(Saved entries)
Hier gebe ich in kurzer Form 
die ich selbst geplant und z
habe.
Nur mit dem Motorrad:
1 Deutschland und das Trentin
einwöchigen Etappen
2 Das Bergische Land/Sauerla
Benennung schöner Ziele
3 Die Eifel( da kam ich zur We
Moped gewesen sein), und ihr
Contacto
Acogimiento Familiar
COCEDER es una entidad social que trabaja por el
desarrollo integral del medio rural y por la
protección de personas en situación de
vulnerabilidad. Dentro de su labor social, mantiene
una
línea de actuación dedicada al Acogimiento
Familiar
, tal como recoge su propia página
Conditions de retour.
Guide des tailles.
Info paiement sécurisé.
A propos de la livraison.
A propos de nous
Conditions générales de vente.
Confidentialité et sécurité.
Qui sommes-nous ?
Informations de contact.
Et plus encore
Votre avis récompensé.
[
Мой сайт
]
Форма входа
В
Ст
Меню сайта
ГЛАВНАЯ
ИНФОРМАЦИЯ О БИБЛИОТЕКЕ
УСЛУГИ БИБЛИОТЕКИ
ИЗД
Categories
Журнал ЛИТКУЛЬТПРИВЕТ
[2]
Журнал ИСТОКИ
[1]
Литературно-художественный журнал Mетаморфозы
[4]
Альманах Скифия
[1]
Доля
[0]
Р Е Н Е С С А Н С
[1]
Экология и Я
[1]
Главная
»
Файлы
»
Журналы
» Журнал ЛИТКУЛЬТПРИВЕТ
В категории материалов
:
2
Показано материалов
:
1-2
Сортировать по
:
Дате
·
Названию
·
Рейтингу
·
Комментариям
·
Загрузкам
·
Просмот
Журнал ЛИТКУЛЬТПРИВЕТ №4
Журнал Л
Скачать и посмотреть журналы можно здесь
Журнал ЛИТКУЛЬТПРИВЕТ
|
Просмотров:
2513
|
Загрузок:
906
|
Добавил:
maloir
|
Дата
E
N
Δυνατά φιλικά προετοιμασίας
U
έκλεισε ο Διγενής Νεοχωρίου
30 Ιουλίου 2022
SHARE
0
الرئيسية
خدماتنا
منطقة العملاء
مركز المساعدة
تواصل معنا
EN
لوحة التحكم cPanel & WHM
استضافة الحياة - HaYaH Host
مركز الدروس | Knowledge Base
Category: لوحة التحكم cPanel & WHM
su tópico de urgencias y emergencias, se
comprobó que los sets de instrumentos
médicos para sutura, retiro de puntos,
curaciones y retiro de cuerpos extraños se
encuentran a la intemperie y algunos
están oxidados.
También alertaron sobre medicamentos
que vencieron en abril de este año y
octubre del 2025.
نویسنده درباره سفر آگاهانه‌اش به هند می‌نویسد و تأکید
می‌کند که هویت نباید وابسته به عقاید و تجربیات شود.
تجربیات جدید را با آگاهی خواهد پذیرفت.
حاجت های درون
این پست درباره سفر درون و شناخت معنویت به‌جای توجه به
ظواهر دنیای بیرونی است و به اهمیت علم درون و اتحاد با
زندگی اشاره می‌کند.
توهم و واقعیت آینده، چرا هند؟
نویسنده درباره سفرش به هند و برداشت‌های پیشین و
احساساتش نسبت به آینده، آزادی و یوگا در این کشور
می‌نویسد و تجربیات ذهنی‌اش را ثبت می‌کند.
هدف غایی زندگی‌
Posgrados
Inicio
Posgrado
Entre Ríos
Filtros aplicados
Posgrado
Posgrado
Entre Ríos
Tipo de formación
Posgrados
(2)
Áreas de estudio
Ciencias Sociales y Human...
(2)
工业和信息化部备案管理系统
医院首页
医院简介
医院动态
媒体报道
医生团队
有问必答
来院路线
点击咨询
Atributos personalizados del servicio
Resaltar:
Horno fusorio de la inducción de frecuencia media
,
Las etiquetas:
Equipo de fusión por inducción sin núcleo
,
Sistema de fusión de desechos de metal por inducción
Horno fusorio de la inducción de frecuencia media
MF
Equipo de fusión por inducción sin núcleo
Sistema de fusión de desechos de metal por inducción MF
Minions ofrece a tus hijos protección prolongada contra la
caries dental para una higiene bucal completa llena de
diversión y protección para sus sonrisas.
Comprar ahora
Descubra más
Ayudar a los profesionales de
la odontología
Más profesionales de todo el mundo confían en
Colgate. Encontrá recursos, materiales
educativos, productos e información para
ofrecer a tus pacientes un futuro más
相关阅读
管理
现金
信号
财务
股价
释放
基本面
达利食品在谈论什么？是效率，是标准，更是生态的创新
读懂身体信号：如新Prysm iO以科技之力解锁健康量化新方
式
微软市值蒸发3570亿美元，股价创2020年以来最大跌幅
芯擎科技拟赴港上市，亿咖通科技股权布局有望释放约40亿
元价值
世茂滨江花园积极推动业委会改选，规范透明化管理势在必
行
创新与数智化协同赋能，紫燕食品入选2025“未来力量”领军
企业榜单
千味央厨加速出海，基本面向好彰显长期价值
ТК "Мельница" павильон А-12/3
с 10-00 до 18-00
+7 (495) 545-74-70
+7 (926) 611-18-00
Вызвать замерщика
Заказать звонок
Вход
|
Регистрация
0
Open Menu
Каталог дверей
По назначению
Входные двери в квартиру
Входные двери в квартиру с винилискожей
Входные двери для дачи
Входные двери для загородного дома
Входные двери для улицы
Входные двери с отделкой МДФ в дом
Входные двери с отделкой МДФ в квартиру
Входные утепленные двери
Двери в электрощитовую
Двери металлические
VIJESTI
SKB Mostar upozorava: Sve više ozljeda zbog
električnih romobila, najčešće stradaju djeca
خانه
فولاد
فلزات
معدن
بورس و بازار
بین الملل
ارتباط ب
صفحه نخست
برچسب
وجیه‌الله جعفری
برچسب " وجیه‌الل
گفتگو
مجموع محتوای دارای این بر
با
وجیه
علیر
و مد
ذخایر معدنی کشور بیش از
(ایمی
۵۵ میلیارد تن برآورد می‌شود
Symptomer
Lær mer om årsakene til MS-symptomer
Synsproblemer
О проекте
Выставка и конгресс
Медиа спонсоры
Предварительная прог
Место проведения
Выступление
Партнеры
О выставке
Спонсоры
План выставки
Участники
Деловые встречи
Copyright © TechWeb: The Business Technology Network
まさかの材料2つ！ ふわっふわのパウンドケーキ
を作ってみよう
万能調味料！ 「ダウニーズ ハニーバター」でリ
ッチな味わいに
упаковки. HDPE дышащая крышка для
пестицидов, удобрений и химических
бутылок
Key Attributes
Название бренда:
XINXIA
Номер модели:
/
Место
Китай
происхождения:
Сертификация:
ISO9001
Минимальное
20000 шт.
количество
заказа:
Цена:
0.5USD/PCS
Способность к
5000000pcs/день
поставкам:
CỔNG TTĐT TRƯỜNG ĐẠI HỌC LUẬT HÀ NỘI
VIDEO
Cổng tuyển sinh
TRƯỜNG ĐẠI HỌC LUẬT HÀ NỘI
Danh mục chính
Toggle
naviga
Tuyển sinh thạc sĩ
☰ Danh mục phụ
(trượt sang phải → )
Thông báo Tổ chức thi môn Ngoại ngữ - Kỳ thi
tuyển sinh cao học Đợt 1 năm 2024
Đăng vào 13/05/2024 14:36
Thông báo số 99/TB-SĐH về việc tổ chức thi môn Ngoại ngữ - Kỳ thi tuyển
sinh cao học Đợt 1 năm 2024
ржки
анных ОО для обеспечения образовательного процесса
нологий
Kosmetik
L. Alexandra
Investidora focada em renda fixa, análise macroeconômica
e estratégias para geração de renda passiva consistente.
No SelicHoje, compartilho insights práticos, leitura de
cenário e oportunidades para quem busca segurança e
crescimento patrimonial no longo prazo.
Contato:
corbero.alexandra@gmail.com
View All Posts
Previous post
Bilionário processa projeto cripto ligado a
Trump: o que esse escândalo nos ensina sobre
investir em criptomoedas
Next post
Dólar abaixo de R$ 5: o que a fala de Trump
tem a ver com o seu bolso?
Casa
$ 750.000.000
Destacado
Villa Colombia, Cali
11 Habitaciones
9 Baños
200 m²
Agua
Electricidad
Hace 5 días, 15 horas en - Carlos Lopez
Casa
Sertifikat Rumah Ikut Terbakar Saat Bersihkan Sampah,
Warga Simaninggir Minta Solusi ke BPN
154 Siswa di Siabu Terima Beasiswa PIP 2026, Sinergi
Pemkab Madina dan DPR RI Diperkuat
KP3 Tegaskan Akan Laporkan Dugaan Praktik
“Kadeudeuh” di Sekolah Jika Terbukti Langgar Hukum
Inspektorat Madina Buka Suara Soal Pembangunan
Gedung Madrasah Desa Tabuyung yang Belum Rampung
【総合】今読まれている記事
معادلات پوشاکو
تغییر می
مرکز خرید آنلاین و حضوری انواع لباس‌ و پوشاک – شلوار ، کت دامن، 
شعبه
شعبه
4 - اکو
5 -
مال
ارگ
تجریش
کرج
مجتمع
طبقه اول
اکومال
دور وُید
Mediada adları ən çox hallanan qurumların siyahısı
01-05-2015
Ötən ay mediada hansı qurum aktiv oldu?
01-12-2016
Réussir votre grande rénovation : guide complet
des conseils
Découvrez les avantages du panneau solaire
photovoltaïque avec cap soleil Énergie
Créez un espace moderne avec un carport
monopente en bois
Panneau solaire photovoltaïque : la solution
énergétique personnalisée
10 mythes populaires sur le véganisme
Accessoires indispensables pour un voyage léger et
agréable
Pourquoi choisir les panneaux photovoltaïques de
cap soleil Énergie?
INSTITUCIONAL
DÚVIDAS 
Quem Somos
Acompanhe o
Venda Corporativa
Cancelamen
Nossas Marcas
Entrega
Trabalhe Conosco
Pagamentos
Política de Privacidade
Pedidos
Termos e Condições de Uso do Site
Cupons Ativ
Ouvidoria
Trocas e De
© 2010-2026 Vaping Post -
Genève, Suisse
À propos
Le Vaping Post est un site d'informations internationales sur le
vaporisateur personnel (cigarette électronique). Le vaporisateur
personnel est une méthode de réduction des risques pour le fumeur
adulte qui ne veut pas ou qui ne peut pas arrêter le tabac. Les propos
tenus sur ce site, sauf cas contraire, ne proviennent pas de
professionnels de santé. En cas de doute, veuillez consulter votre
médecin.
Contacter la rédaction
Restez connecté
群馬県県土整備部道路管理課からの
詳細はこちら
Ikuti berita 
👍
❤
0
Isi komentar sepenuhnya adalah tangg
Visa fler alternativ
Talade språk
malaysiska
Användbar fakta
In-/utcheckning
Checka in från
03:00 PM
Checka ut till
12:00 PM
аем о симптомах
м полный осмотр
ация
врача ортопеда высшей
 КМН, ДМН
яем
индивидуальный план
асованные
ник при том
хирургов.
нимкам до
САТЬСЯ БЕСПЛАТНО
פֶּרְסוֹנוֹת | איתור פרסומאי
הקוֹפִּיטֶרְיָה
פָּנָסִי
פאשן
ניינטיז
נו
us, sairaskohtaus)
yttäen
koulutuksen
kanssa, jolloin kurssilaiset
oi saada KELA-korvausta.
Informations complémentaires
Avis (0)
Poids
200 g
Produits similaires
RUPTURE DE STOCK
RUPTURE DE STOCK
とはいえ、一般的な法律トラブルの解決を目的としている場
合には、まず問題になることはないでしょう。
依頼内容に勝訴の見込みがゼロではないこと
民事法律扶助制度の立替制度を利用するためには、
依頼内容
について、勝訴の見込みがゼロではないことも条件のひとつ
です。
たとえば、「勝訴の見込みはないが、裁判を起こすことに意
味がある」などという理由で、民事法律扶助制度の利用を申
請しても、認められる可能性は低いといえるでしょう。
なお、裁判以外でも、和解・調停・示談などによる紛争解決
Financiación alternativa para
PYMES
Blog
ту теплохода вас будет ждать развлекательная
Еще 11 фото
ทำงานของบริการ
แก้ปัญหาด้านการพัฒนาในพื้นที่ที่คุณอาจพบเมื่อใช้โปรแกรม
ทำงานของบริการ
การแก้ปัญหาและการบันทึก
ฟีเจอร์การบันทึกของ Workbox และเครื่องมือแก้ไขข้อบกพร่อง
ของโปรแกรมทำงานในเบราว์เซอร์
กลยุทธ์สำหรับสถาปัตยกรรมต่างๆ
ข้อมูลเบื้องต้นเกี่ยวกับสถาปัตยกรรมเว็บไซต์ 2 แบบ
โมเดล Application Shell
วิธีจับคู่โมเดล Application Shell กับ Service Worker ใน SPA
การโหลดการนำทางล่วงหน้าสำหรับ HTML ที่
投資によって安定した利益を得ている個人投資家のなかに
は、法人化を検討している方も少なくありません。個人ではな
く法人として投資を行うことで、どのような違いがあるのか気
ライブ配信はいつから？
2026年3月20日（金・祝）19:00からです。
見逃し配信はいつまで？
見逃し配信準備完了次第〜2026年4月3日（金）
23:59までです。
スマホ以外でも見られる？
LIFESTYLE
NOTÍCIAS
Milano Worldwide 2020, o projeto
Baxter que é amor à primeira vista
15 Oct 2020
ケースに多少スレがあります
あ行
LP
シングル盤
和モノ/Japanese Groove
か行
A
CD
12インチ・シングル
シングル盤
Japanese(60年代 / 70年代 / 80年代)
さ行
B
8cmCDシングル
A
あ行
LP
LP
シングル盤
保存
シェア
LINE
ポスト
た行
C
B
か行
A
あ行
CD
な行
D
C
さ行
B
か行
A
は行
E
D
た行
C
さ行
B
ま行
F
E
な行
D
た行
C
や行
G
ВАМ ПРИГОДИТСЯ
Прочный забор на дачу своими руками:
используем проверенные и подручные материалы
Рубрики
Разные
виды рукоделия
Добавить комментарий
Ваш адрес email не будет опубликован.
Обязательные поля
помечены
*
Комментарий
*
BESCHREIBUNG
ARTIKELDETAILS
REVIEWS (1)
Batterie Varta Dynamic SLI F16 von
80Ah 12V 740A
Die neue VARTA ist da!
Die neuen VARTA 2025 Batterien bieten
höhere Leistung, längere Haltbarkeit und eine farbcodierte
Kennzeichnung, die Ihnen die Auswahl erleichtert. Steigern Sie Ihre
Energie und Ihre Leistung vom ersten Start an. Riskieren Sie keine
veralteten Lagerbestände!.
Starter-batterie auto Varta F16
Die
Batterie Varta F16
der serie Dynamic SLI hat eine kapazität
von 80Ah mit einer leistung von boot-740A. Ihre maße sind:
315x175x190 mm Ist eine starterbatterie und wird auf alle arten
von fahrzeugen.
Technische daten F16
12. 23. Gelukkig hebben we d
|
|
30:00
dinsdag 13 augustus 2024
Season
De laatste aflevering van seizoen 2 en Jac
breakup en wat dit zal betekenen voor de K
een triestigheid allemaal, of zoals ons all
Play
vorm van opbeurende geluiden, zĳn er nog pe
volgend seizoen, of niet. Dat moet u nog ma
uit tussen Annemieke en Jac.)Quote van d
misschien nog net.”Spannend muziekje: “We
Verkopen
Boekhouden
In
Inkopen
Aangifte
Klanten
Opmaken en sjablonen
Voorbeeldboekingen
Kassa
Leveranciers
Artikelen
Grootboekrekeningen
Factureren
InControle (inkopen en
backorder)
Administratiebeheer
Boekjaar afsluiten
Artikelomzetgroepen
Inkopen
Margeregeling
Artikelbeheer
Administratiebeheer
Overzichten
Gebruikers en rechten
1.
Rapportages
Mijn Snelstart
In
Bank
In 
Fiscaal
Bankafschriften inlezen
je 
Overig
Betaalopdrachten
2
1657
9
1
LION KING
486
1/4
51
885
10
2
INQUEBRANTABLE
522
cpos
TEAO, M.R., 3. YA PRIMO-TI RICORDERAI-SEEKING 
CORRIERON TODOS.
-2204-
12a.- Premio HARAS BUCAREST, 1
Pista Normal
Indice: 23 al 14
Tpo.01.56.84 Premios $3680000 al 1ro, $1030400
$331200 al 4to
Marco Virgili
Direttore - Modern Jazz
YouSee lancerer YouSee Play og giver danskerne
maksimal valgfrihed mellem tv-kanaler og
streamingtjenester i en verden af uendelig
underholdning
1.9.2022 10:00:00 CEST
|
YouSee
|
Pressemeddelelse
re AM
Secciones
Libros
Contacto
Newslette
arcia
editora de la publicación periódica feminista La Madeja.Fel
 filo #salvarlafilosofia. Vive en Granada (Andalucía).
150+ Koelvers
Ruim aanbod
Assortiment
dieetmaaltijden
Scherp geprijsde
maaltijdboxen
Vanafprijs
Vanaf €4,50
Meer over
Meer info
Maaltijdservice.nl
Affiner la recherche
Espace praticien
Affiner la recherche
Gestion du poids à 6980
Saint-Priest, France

▶ **INSTRUCTIONS FOR THE TASK**
For this exercise, output exactly the lines above from the line with "30 Ιουλίου 2022" to the line with "su tópico de urgencias y emergencias, se", counting both, and leave out the rest.

▶ **RESPONSE FOR THIS EXERCISE**
30 Ιουλίου 2022
SHARE
0
الرئيسية
خدماتنا
منطقة العملاء
مركز المساعدة
تواصل معنا
EN
لوحة التحكم cPanel & WHM
استضافة الحياة - HaYaH Host
مركز الدروس | Knowledge Base
Category: لوحة التحكم cPanel & WHM
su tópico de urgencias y emergencias, se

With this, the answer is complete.